*** EXTRACTED INFORMATION ***
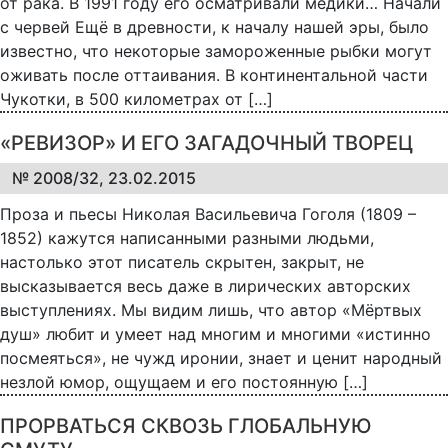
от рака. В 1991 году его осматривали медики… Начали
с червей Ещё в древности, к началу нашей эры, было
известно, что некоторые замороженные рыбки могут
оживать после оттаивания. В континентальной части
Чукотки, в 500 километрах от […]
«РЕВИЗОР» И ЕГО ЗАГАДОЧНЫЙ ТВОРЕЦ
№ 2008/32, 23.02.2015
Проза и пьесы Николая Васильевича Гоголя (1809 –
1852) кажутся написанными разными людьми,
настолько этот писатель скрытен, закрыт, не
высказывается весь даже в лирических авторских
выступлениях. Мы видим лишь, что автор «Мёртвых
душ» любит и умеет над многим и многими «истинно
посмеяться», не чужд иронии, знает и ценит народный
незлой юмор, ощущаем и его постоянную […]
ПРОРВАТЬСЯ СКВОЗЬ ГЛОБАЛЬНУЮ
*** End of EXTRACTED INFORMATION ***
*** EXTRACTED INFORMATION ***
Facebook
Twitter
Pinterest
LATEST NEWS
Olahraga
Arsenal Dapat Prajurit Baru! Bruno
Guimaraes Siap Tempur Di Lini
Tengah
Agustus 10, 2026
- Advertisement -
*** End of EXTRACTED INFORMATION ***
*** EXTRACTED INFORMATION ***
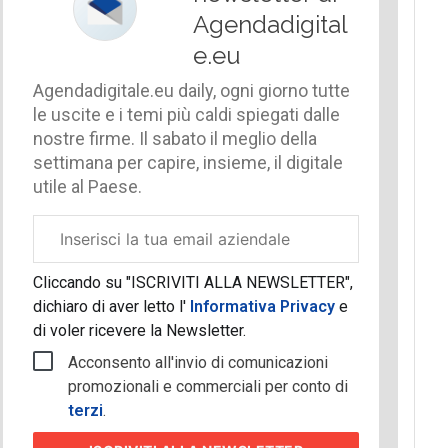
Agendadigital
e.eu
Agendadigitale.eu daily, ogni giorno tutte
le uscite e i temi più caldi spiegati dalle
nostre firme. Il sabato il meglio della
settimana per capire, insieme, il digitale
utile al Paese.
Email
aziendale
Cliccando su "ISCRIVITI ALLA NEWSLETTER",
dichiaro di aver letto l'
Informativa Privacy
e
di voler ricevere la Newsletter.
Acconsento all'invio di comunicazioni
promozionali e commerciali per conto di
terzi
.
*** End of EXTRACTED INFORMATION ***
→ **EXERCISE DIRECTIONS**
Please return only the lines above, starting at the line that has "и ценит народный" and ending at the line that has "ПРОРВАТЬСЯ СКВОЗЬ ГЛОБАЛЬНУЮ", keeping both and leaving each one unchanged.

→ **EXPECTED ANSWER**
посмеяться», не чужд иронии, знает и ценит народный
незлой юмор, ощущаем и его постоянную […]
ПРОРВАТЬСЯ СКВОЗЬ ГЛОБАЛЬНУЮ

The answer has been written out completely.